Pawan expects CPO prices to trade in the range of 2,600 ringgit ($814.45)  for the first quarter next year and 2,700 ringgit ($845.77) in the second quarter. CPO prices fell to the lowest year-to-date on Aug 11 to 2,177 ringgit ($681.94) per tonne, an 18.13 per cent drop.

Meanwhile, CIMB Research has projected CPO price to trade in the lower range of 2,100-2,400 ringgit ($657.82 - 751.80) per tonne for the remainder of this month.

“We project palm oil stocks in Malaysia to begin their seasonal climb, rising 9 per cent month-on-month to 1.84 million tonnes, driven by higher production and weaker exports due to competition from other edible oils,” said the research unit in its plantation report.

Over the past month, the key bearish factor, in the form of higher global oilseed supplies, had dampened soybean and rapeseed prices, which in turn, had depressed CPO prices as they competed for market share, said CIMB Research.

The bullish factors supporting CPO price have weakened as weather experts recently downgraded the probability of El Nino and biodiesel progress in Indonesia.

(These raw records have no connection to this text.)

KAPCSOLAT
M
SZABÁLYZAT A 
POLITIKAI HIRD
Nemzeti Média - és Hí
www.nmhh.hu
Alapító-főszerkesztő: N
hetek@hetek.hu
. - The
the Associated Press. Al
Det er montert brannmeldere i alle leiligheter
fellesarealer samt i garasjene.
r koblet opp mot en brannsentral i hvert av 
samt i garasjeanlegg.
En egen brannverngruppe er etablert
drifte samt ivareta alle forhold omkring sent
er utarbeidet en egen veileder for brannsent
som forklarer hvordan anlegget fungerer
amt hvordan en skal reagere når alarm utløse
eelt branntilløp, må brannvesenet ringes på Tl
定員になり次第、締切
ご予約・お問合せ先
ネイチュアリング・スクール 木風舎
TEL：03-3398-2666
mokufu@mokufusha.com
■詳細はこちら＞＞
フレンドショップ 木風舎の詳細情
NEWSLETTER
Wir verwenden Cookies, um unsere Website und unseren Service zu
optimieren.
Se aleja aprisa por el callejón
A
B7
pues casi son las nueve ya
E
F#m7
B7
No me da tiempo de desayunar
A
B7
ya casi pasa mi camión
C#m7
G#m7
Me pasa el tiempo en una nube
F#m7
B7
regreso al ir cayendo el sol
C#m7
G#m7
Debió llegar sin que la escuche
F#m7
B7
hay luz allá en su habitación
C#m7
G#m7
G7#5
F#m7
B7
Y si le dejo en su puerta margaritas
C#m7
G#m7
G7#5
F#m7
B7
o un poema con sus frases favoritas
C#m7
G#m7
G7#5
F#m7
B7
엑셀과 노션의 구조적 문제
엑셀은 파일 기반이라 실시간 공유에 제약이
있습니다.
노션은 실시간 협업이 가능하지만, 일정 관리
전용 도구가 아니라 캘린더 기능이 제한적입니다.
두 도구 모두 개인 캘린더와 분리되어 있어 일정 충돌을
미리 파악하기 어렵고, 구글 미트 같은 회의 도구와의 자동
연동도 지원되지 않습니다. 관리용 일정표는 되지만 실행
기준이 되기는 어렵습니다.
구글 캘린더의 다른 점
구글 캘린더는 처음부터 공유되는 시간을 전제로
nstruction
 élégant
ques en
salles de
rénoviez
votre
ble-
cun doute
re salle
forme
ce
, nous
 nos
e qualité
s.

Furthermore, the research unit said: “There may be downside risk to our 2014 average price forecast of 2,700 ringgit ($845.77) per tonne as average CPO price achieved in the first seven month of 2014 was only 2,577 ringgit ($807.24) per tonne.”

Hence, CIMB Research believes the CPO price would need to stay attractive against other edible oils in order to boost exports so that palm oil stock levels in Malaysia and Indonesia will remain manageable.